A recent white paper answers the question.

**Related Articles**

**Background: Alpha**

I recently posted an article in which I illustrated how one might measure “alpha” for a security with respect to its benchmark. I’ll skip the details here (read about it at the link above), let’s just assume that if an investment has alpha, it is outperforming its benchmark in a measurable way.

I illustrated the article with an example security, SPLV, compared to SPY. SPLV is based on a low volatility index that reflects investment in the lowest 100 volatility stocks in the S&P 500. And indeed SPLV has positive alpha against that benchmark.

*Where does the alpha come from?*

Besides SPLV, I have observed recently in several other instances that low volatility versions of traditional indices have been outperforming their brethren. But to be honest I wasn’t entirely sure why. Until… A colleague just pointed me to an interesting article about alternative index ETFs and where their alpha comes from.

The article is by David Blitz of Robeo Quantitative Equity Research. You can read it here. Blitz’s lead off point is that yes, indeed there is alpha there, and it arises from a “tilt” in the index that prefers underlying factors that provide value:

The argument which is typically used to motivate smart beta investing is that the capitalization-weighted index is inefficient, and that a more efficient portfolio can be constructed by applying some alternative stock weighting scheme. We agree with this view, but we think it is important to understand where the added value of such weighting schemes really comes from.
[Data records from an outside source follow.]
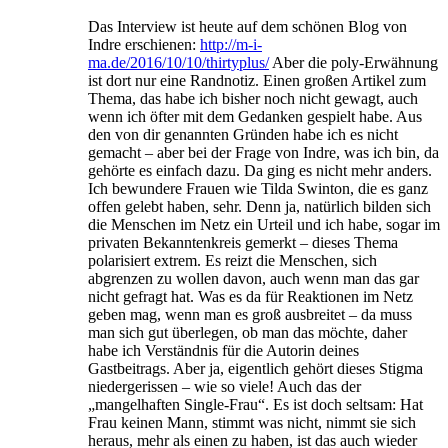
Das Interview ist heute auf dem schönen Blog von
Indre erschienen:
http://m-i-
ma.de/2016/10/10/thirtyplus/
Aber die poly-Erwähnung
ist dort nur eine Randnotiz. Einen großen Artikel zum
Thema, das habe ich bisher noch nicht gewagt, auch
wenn ich öfter mit dem Gedanken gespielt habe. Aus
den von dir genannten Gründen habe ich es nicht
gemacht – aber bei der Frage von Indre, was ich bin, da
gehörte es einfach dazu. Da ging es nicht mehr anders.
Ich bewundere Frauen wie Tilda Swinton, die es ganz
offen gelebt haben, sehr. Denn ja, natürlich bilden sich
die Menschen im Netz ein Urteil und ich habe, sogar im
privaten Bekanntenkreis gemerkt – dieses Thema
polarisiert extrem. Es reizt die Menschen, sich
abgrenzen zu wollen davon, auch wenn man das gar
nicht gefragt hat. Was es da für Reaktionen im Netz
geben mag, wenn man es groß ausbreitet – da muss
man sich gut überlegen, ob man das möchte, daher
habe ich Verständnis für die Autorin deines
Gastbeitrags. Aber ja, eigentlich gehört dieses Stigma
niedergerissen – wie so viele! Auch das der
„mangelhaften Single-Frau“. Es ist doch seltsam: Hat
Frau keinen Mann, stimmt was nicht, nimmt sie sich
heraus, mehr als einen zu haben, ist das auch wieder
Research has shown that the weighting schemes tend to result in structural tilts towards stocks which score high (or low) on certain factors, and that the premiums which are known to be associated with these factors are driving performance.

Of particular interest to me is his analysis of low volatility ETFs:

Low-volatility indices are designed to benefit from the low-volatility premium: the empirical finding that low-risk stocks have similar or better returns than the market average, with substantially lower risk.

…

the S&P 500 Low Volatility index, which simply invests in the 100 stocks in the S&P 500 index with the lowest volatility over the preceding twelve months.9 Empirical studies have shown that this simple ranking approach results in a very similar risk-return profile as more sophisticated optimization approaches.

He examines several other sorts of tilts that arise from various types of alternative indices, and the pros and cons of each:

- Fundamental indices
- Low volatility indices
- Max Sharpe Ratio indices
- Momentum indices
- Equally weighted indices

And finally, an important point he makes, that I firmly agree with

*Even though these ETFs are based on indices, they’re not passive: They represent active management*

it is important to realize that their deviations from the capitalization-weighted index, which are the key to their added value, represent active investment decisions.

One final point to make: Blitz’s article is really a critique of these ETFs. To some extent he’s pointing out that if one wants to capture the factor premium that these EFTs tilt towards, one should invest directly in that way. He may be correct about that, but it is extremely challenging for an individual investor to discover and manage strategies like that. The ETFs make it easy, and low cost.

**Disclosure:**

Tucker Balch manages a fund with a long position SPLV.